Все прочие, от Бланш до Пигаль, посылают в их адрес проклятья, благословляя их таким образом.
Стареющую Дивину гложет тревога. Она как несчастная женщина, которая спрашивает себя:
"Полюбит ли он меня? Ах, найти нового друга! поклоняться ему, стоя на коленях, а он чтобы просто простил меня. Я хочу хитростью привести его к любви." Я слышал о том, что собак приручают, примешивая каждый день к их похлебке ложку мочи хозяина. Дивина решает попробовать. Всякий раз, когда она приглашает Архангела на обед, она находит способ добавить ему в тарелку немного своей мочи.
Заставить полюбить себя.
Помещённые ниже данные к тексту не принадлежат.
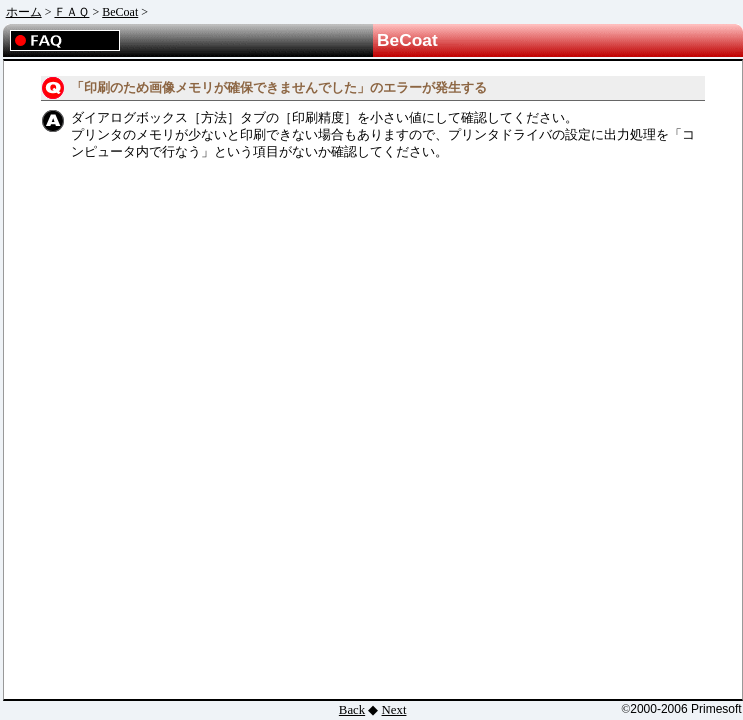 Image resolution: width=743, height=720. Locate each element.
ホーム (24, 12)
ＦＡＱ (71, 12)
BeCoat (120, 12)
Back (352, 710)
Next (394, 710)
Медленно подводить его, ничего не подозревающего, к этой любви, как к запретному городу, таинственному городу, черно-белому Тамбукту, черно-белому и волнующему, как лицо одного из любовников, на щеке которого играет тень лица второго. Приручить Архангела, заставить его научиться собачьей преданности. Найти ребенка, инертного, но пылкого, затем почувствовать, как от ласк он возбуждается еще сильней, как набухает под моими пальцами, наполняется и проскакивает, как сами знаете что. Дивина любима!
На диване в мансарде она крутится и извивается, как стружка, выходящая из-под рубанка. Ее руки изгибаются, сплетаются и расплетаются, белые, душащие призраков. Нужно было, чтобы однажды она привела Габриэля к себе. Занавески задернуты, он оказывается в темноте, тем более плотной, что здесь настаивался годами, словно застарелый запах ладана, неуловимый экстракт выпущенных газов.
В голубой шелковой пижаме с белыми отворотами Дивина лежала на диване. Упавшие на глаза волосы, бритый подбородок, чистый рот, лицо отполировано охровой водой. Тем не менее она притворилась еще непроснувшейся:
- Садись.
Рукой указала место рядом с собой на краю дивана, протянула кончики пальцев другой руки.
- Ну, как дела?
Габриэль был в своей небесно-голубой форме. На животе висел плохо затянутый ремень кожаной портупеи.
Грубое сукно и такой нежный голубой цвет! Дивину это возбуждало. Позже она скажет:
- Я "торчала" от его штанов.
Тонкое и такое же голубое сукно подействовало бы на нее менее возбуждающе, чем толстое черное сукно, потому что это ткань деревенских священников и ткань Эрнестины, и толстое серое сукно - ткань приютских детей.